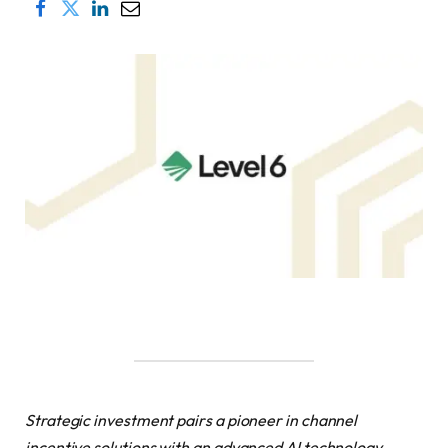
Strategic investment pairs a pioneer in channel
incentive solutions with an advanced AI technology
==
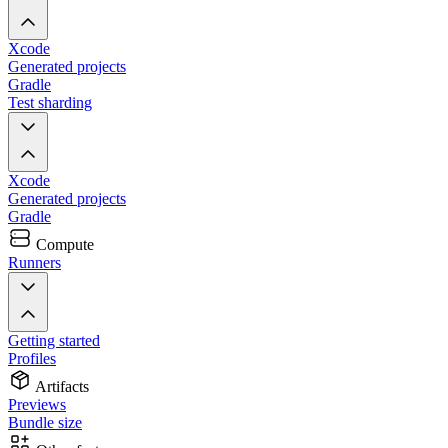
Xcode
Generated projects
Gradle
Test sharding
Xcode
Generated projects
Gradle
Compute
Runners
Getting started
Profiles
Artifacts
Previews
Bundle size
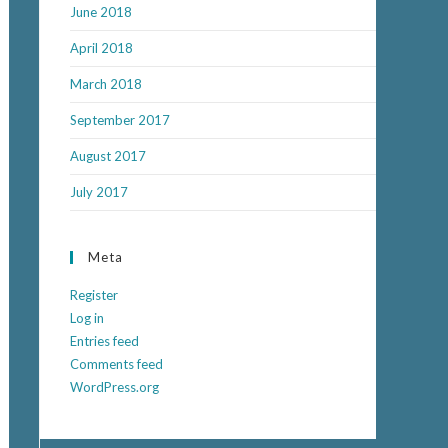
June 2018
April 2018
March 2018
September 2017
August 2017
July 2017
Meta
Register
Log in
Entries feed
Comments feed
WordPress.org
...
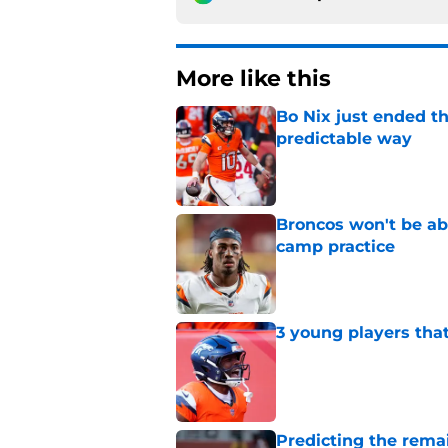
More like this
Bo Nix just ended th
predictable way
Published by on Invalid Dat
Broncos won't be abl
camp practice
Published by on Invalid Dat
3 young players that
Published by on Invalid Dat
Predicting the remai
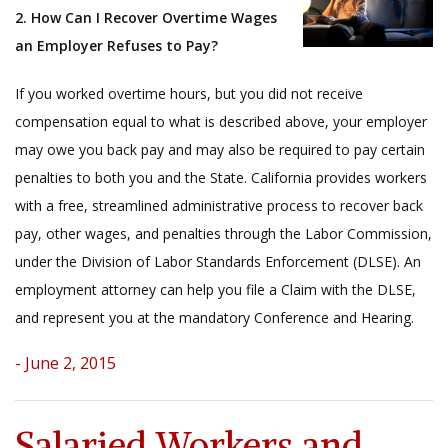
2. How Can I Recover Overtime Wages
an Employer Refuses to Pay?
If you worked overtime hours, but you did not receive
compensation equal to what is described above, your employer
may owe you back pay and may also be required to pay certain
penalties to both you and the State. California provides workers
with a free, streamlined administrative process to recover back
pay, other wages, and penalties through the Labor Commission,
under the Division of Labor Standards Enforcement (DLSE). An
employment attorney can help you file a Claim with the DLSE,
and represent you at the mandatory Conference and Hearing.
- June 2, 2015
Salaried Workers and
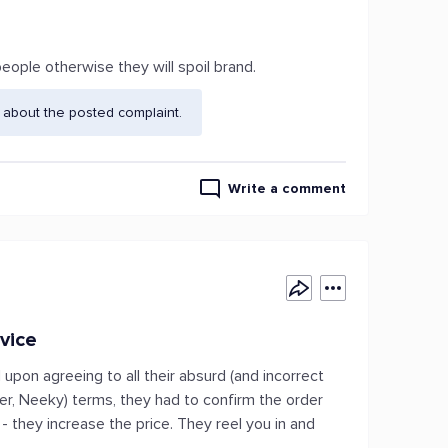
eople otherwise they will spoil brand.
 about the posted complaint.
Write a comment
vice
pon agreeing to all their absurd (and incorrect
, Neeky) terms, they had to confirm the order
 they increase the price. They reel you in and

# [Required action]
Precisely the lines between those holding "Strategic investment pairs" and "incentive solutions with", inclusive, are to be reproduced from the listing above, with nothing added.

# [Expected answer]
Strategic investment pairs a pioneer in channel
incentive solutions with an advanced AI technology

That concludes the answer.